Statutory Provident Fund It is that Provident Fund to which the Indian Provident Fund Act, 1925 applies. Generally, this Provident Fund is maintained by government and semi-government organizations, local authorities, universities, recognised educational institutions, railways, airlines etc. This is a blue-eyed baby. Everything is exempt from tax, without any ifs and buts, including the employer's contribution and the interest paid, even if it is over 12%.

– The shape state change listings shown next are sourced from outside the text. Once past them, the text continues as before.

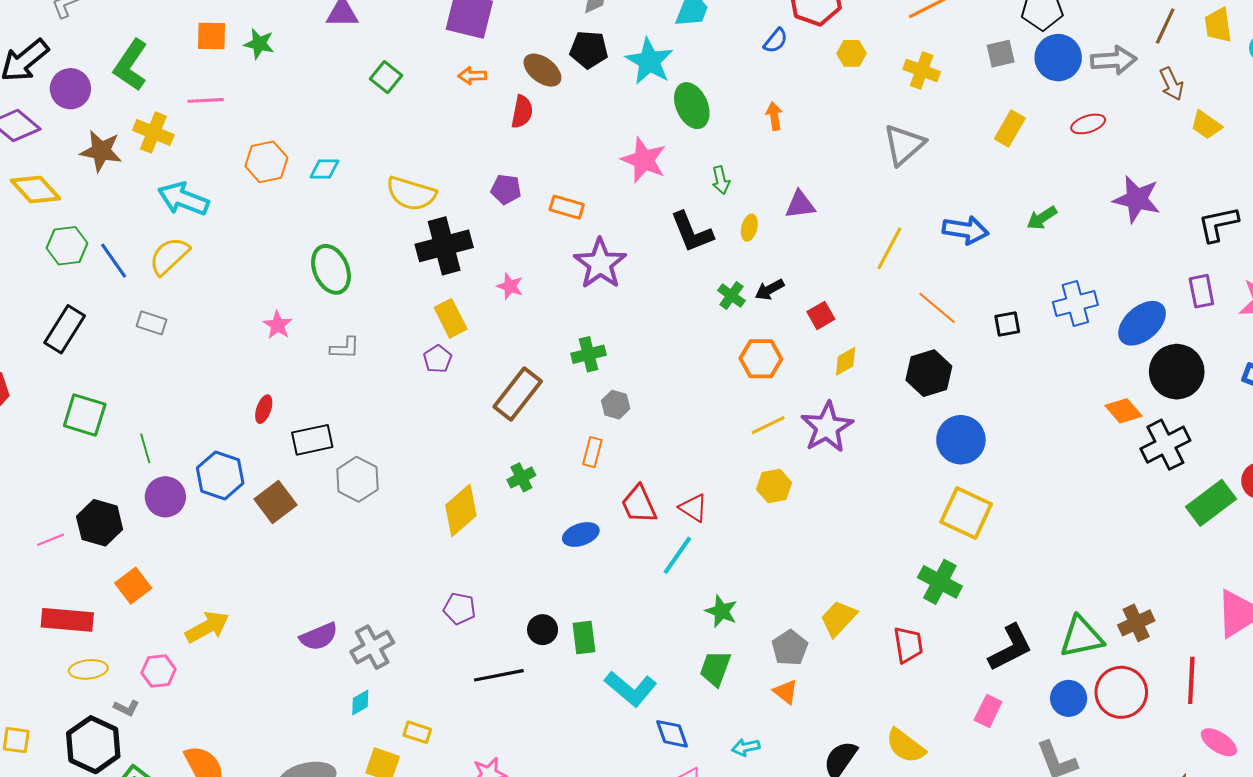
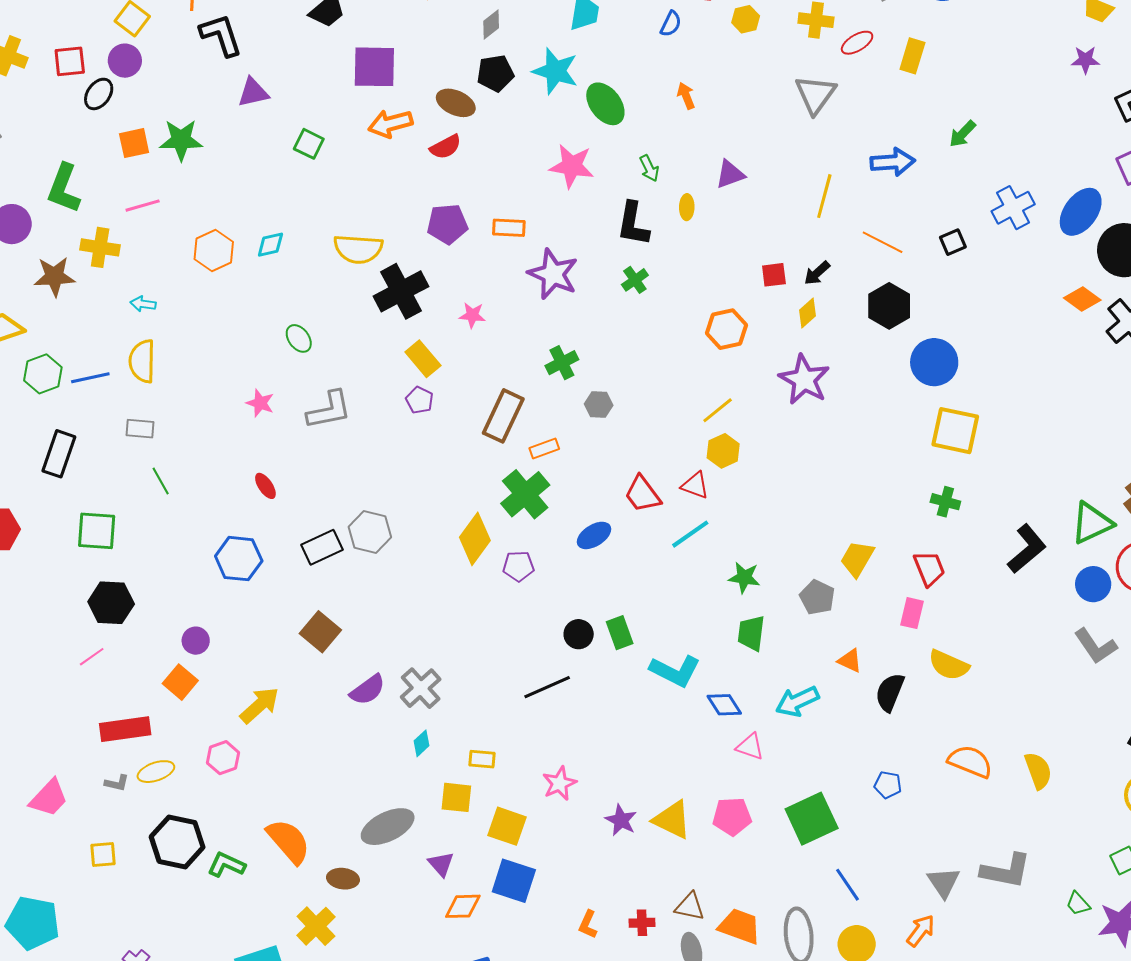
green star: (259, 44) -> (181, 140), size x1.4
orange arrow: (472, 76) -> (390, 124), size x1.6
red semicircle: (522, 112) -> (446, 147), turned 64
red ellipse: (1088, 124) -> (857, 43), moved
purple pentagon: (506, 189) -> (447, 224), size x1.4
cyan arrow: (183, 199) -> (143, 304), size x0.5
purple star: (1137, 199) -> (1085, 60), moved, size x0.6
black L-shape: (692, 232) -> (633, 224), turned 45
yellow semicircle: (169, 256) -> (142, 361), turned -33
blue line: (114, 261) -> (90, 378), turned -54
green ellipse: (331, 269) -> (299, 338), size x0.6
black arrow: (770, 290) -> (817, 273), moved
green cross: (731, 296) -> (635, 280), moved, turned 32
red square: (821, 315) -> (774, 275), turned 36
gray L-shape: (345, 348) -> (329, 410), size x1.6
red ellipse: (264, 409) -> (265, 486), turned -40
yellow line: (768, 425) -> (718, 410), moved
black rectangle: (312, 440) -> (322, 547), moved
green line: (145, 448) -> (161, 481), moved
orange rectangle: (592, 452) -> (544, 448), moved, turned 68
green cross: (521, 477) -> (525, 494), size x1.8
yellow hexagon: (774, 486) -> (723, 451), moved
purple circle: (165, 497) -> (196, 641), moved, size x0.7
brown square: (276, 502) -> (320, 632), moved
black hexagon: (100, 523) -> (111, 603), moved
cyan line: (677, 555) -> (690, 534), turned 33
green cross: (940, 582) -> (945, 502), size x0.7
purple pentagon: (459, 609) -> (518, 566), moved
orange triangle: (786, 692) -> (850, 661), moved
gray L-shape: (126, 708) -> (117, 783), moved
pink rectangle: (988, 711) -> (912, 613), moved
cyan arrow: (746, 747) -> (797, 701), size x1.6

Recognised Provident Fund It is covered by Employee's Provident Fund and Miscellaneous Provisions Act, 1952 applicable to establishment with 20 or more employees. Those with fewer employees are also welcome to opt for it. The PF Commissioner manages the funds. However if the establishment desire to manage the funds. However, if the establishment to manage its own funds, a trust offered by the IT Commissioner, has to be correct which will invest the funds in accordance with the PF rules. There have been significant changes in this regard.

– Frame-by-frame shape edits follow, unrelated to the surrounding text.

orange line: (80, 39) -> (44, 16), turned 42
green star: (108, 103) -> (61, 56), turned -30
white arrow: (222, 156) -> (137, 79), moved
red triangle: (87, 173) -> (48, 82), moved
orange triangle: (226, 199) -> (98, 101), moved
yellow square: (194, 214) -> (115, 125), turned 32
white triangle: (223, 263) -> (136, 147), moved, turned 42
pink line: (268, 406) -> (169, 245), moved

Employee's contributions are covered by Section 88, and there is no ceiling on his voluntary contribution. Employee's contribution in excess of 12% of employer's salary as well as interest paid exceeding 9.5% per annum is charged to tax. Payment of accumulated balance in RPF is taxable under of rule 9(1) of ScheduleIV(A) to the ITA, unless the employee renders continuous service with his employer for 5 years or the discontinuance is due to cause beyond control of the employee. This balance is also exempt if it is transferred to the employee's individual account in any RPF maintained by his new employer or by the PF Commissioner. Service under his former employer or employers shall be included in computing the total period of continuous service.

Unrecognized Provident Fund It is that provident fund which is not recognized by the Commissioner of Income tax in accordance with the rules contained there in Act. Unlike a statutory provident fund, recognized provident fund or public provident fund.

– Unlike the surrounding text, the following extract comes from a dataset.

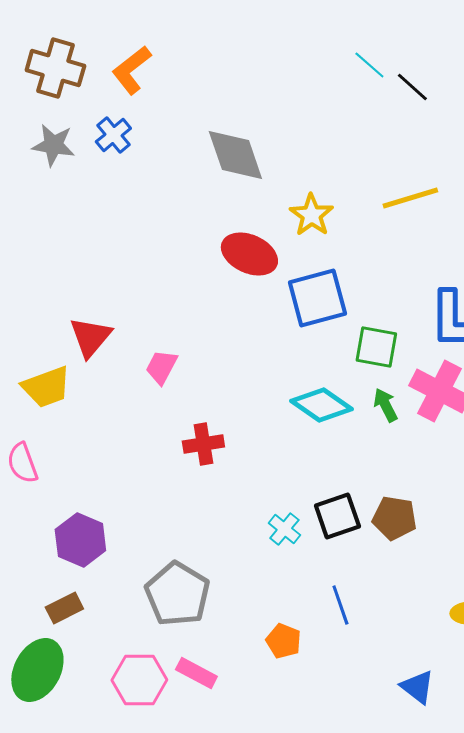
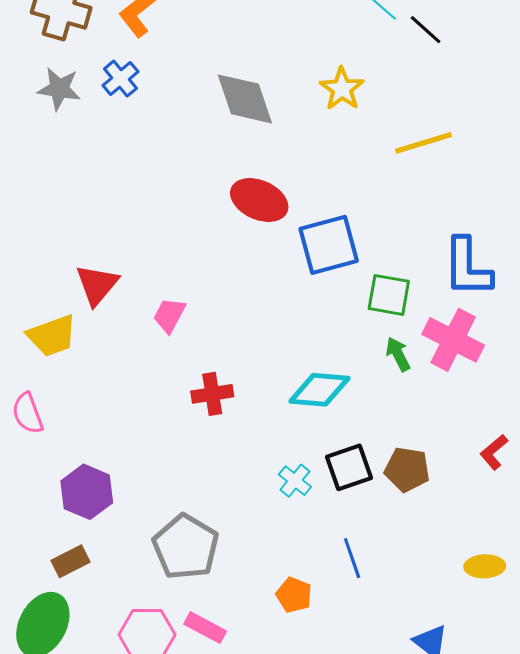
yellow star: (311, 215) -> (342, 89), moved
cyan diamond: (321, 405) -> (319, 390), moved, turned -30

Public Provident Fund Public Provident Fund Scheme was introduced by Government of India on 01.07.1968 and it provides the depositor the twin benefits of attractive return and tax benefit. The Scheme is operational in select branches of IOB. (List furnished separately) The salient features of the Scheme are as under: Eligibility: a. Individual or individual as guardian of a minor can open the account. b. Non Resident Indians are not eligible to open the account. c. Only one account can be opened by an individual in one name. d. Those persons who subscribe to General Provident Fund or Employees Provident Fund can also open the account. Deposit: Minimum remittance of Rs.500/- and maximum of Rs.70000/- in multiples of Rs.5/can be made in lump sum or in 12 installments per year. Duration: The account is of 15 years duration and the account can be continued for one or

more blocks of 5 years without loss of interest on written request within 1 year from the date of maturity. Interest: Interest at the rate of 8% is credited to the account on 31st March of every year on the minimum balance between 5th day and end of the month. Loans and Withdrawals: If the account is continued after maturity, a partial withdrawal up to 60% of the balance of credit at the commencement of the extended period is permitted. The depositor is eligible for a loan. The first loan can be taken in the third financial year from the financial year in which the account was opened up to 25% of the amount at the credit at the end of first financial year. Withdrawal is allowed every year from the end of the 5th year. The amount is limited to 50% of the balance at credit, at the end of 4th year immediately preceding the year in which the amount is withdrawn or at the end of the preceding year which ever is lower less the amount of loan if any drawn by him which remains unpaid. The account is transferable to and from permitted branches of Nationalized or Private sector Banks or Post Offices on a fee. Premature closure of the account after completion of 5 years from the end of the year in which the account was opened could be considered by the Ministry on genuine grounds of hardship.